Brouillard institutionnel

Loin de s’opposer à cette rétraction européenne aux conséquences mondiales, la politique énergie-climat de la France la favorise. Avec trois signaux négatifs. D’abord, le flou institutionnel. L’objectif de réduction de 55 % a été présenté par la Commission européenne à la fin de 2019, puis juridiquement validé par l’Union en juillet 2021. Toutefois, au lieu d’accélérer la mise à jour de ses documents de planification énergie-climat pour correspondre à cette ambition renforcée, la France a pris du retard sur son propre calendrier.

L’exécutif aurait dû soumettre ses troisièmes SNBC et PPEjuste après l’approbation d’une loi de programmation énergie climat (LPEC) qui, selon la loi climat de 2019, aurait dû être votée avant l’été 2023. Cette LPEC n’a jamais vu le jour et, après un interminable processus d’élaboration et de consultation, des projets de nouvelles PPE et SNBC ont été rendus publics le 4 novembre dernier, pour avis. La publication du décret PPE a été annoncée pour la fin du premier trimestre 2025 et pour le deuxième semestre pour la SNBC.

Cependant, l’adoption de ces décrets sans une LPEC pose un problème juridique qui n’a pas échappé aux parlementaires. La droite sénatoriale a profité de cette situation et a proposé en avril 2024 une loi climat dont le texte initial aurait entravé le développement du solaire et de l’éolien, alors que leur essor est indispensable pour atteindre les objectifs de décarbonation, même en cas de relance maximale du nucléaire. Le gouvernement a bien réussi à rectifier le tir par voie d’amendement, mais des reculs préoccupants demeurent dans le texte adopté par le Sénat et transmis le 17 octobre à l’Assemblée nationale.

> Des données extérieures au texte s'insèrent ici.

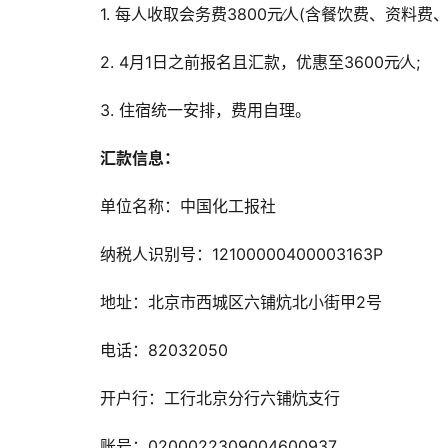
1. 每人收取会务费3800元∕人(含餐饮费、资料费、
2. 4月1日之前报名且汇款，优惠至3600元∕人;
3. 住宿统一安排，费用自理。
汇款信息：
单位名称：中国化工报社
纳税人识别号：12100000400003163P
地址：北京市西城区六铺炕北小街甲2号
电话：82032050
开户行：工行北京分行六铺炕支行
账号：0200022309004600937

En particulier, comme l’indique l’avocat de l’environnement Arnaud Gossement, le texte de loi en discussion vise désormais à « tendre vers » l’objectif européen de réduction des émissions à 2030, ce qui ne serait donc plus une obligation.

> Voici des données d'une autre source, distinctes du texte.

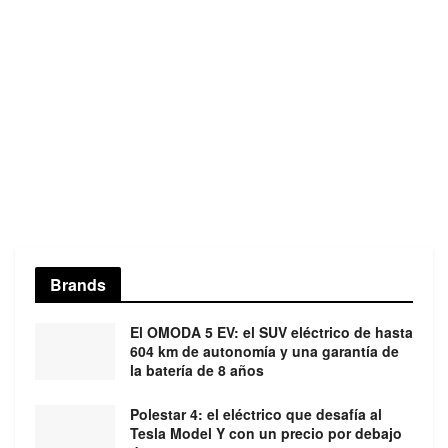
Brands
El OMODA 5 EV: el SUV eléctrico de hasta
604 km de autonomía y una garantía de
la batería de 8 años
Polestar 4: el eléctrico que desafía al
Tesla Model Y con un precio por debajo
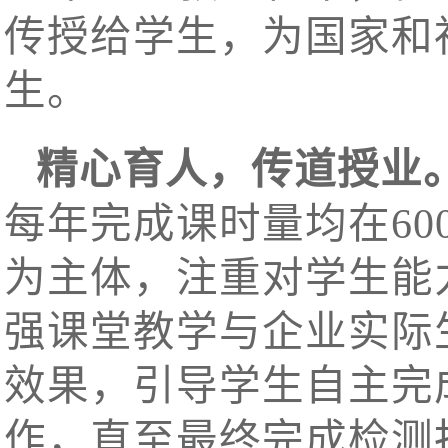
传授给学生，为国家和
生。
精心育人，传道授业
每年完成课时量均在6
为主体，注重对学生能
强课堂教学与企业实际
效果，引导学生自主完
作，直至最终完成检测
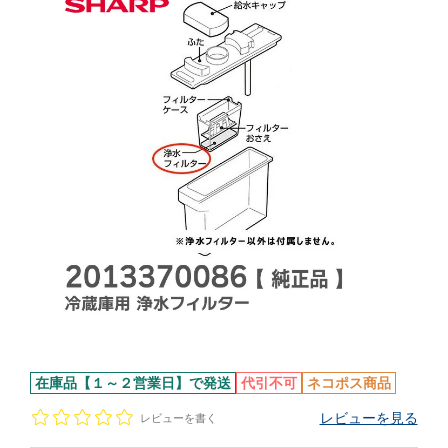
在庫品【１～２営業日】で発送
代引不可
ネコポス商品
レビューを見る
レビューを書く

Cette régression est de fait validée par l’exécutif, puisque son projet de SNBC prévoit une baisse de 52 % et non de 55 % des émissions nettes d’ici 2030. Un recul que le gouvernement justifie par l’effondrement des capacités de séquestration de carbone de la forêt, mais qui va à l’encontre des obligations européennes de la France, rappelle encore Arnaud Gossement. Elle aurait dû soit obtenir l’accord de ses partenaires européens pour passer de 55 % à 52 %, soit rehausser ses objectifs sectoriels de réductions d’émissions à 2030 pour compenser les capacités d’absorption de CO2 diminuées de la forêt.

La stratégie de l’offre

Autre source d’inquiétude, le projet de SNBC ne précise pas quelle sera la trajectoire de réduction des émissions prévue pour la période 2030-2050, ce qu’il est censé faire. Le gouvernement indique que cela sera intégré dans le document final, mais le projet actuel laisse déjà supposer les éléments d’une équation qui, pour l’instant, ne « boucle » pas. Il faudrait soit adopter un cap plus ambitieux dès maintenant et s’y tenir, soit se conformer à la trajectoire actuelle et s’imposer des efforts beaucoup plus conséquents à partir de 2030, soit abandonner l’objectif de neutralité en 2050.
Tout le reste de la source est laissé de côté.